Writing involves more than writing. In fact, writing is a vanity project unless you can get someone to pay you to publish your work.
As much as anyone in this 24/7, always-on, don’t-leave-your-phone-behind world, editors are overworked. They work through piles of ideas from hopeful writers. Most of them are bad, impractical, boring, impractical, tone deaf, and [insert flaw here]. As a writer, you need to stand out from this dreck. You need to be the bright spot in the editor’s day.
Here’s the lesson in a nutshell: Like readers, editors respond when they find a story or an idea that they simply can’t put down. They want to find something fresh, active and alive, provocative, counterintuitive.

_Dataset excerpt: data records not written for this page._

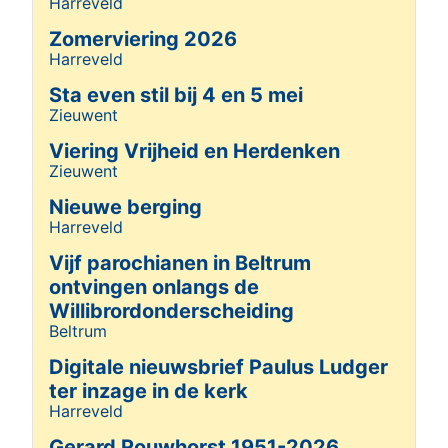
Harreveld
Details
Zomerviering 2026
Harreveld
Details
Sta even stil bij 4 en 5 mei
Zieuwent
Details
Viering Vrijheid en Herdenken
Zieuwent
Details
Nieuwe berging
Harreveld
Details
Vijf parochianen in Beltrum
ontvingen onlangs de
Willibrordonderscheiding
Beltrum
Details
Digitale nieuwsbrief Paulus Ludger
ter inzage in de kerk
Harreveld
Details
Gerard Rouwhorst 1951-2026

So let’s talk about how to brighten your editor’s day. Let’s talk about creating a kick-ass pitch letter.
The Story’s the Thing
You have to hook the reader with your story, especially with the main characters and their dilemmas, struggles, and inner turmoil. Readers need a stake in the writing. They need a rooting interest. The more you give editors that, the better your chance to sell your article or book.

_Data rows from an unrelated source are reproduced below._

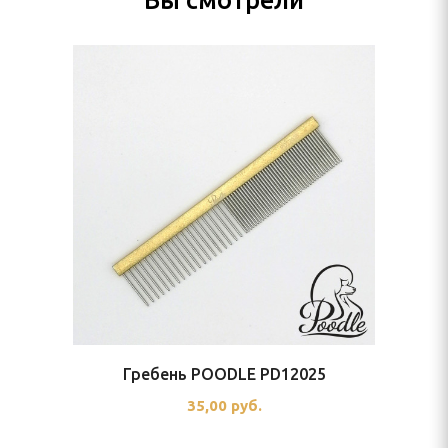
Вы смотрели
Гребень POODLE PD12025
35,00 руб.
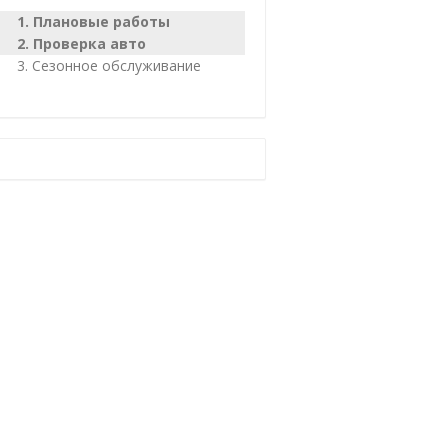
Плановые работы
Проверка авто
Сезонное обслуживание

People buy fiction (and often nonfiction too) on the basis of whether you can hook them in the first paragraph. So don’t waste any time with pointless introductions. Get right to the business of seducing your reader. Show how it’s done. Show the editor you’re pitching that you are the writing equivalent of a pickup artist.

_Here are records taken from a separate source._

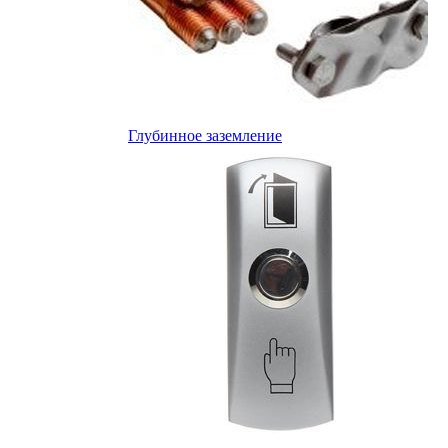
Глубинное заземление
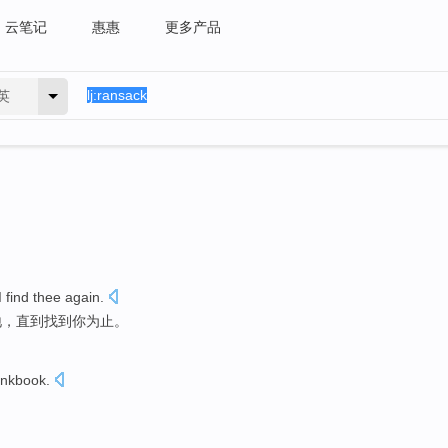
云笔记
惠惠
更多产品
英
I find
thee
again.
地
，
直到
找到
你
为止。
nkbook
.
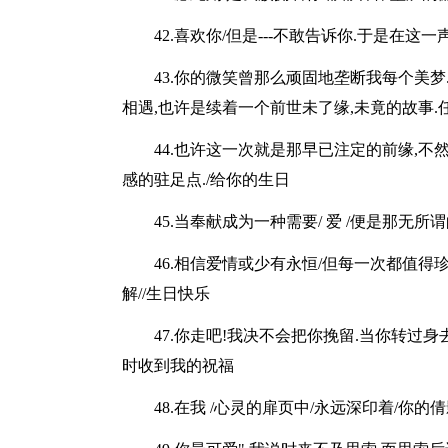
42.喜欢你/但是---不敢告诉你.于是在这
43.你的微笑曾那么顽固地垄断我每个美梦
相遇,也许是续着一个前世未了缘,未竟的故事.
44.也许这一次就是那早已注定的前缘,不
感的驻足点./给你的生日
45.当奉献成为一种需要/ 爱 /便是那无
46.相信爱情或少有永恒/但每一次都值得
解//生日快乐
47.你走吧!我决不会把你挽留.当你转过
时收到我的祝福
48.在我 /心灵的扉页中/永远深印着/你的倩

So how do you hook and intrigue the reader in your pitch letter? Before exploring that, let’s set up a quick case study.
A Case Study: The Parable of the Prodigal Son
Let’s pretend we want to write an article or a book about the Parable of the Prodigal Son. Jesus tells this tale to teach about human nature–about the power of love, the inevitability of mistakes, about learning and forgiveness, about jealousy and grace, and so much more. (If you want a great book-length treatment of this parable, see Henri Nouwen’s The Return of the Prodigal Son.)
Here’s an abbreviated version of the story from the Bible (Luke 15: 1-32):
A man had two sons: an older, responsible one and a younger, more adventurous one. The younger one said, “Father, give me the portion of goods that falleth to me.” When the father gave him his inheritance, he journeyed to a far country.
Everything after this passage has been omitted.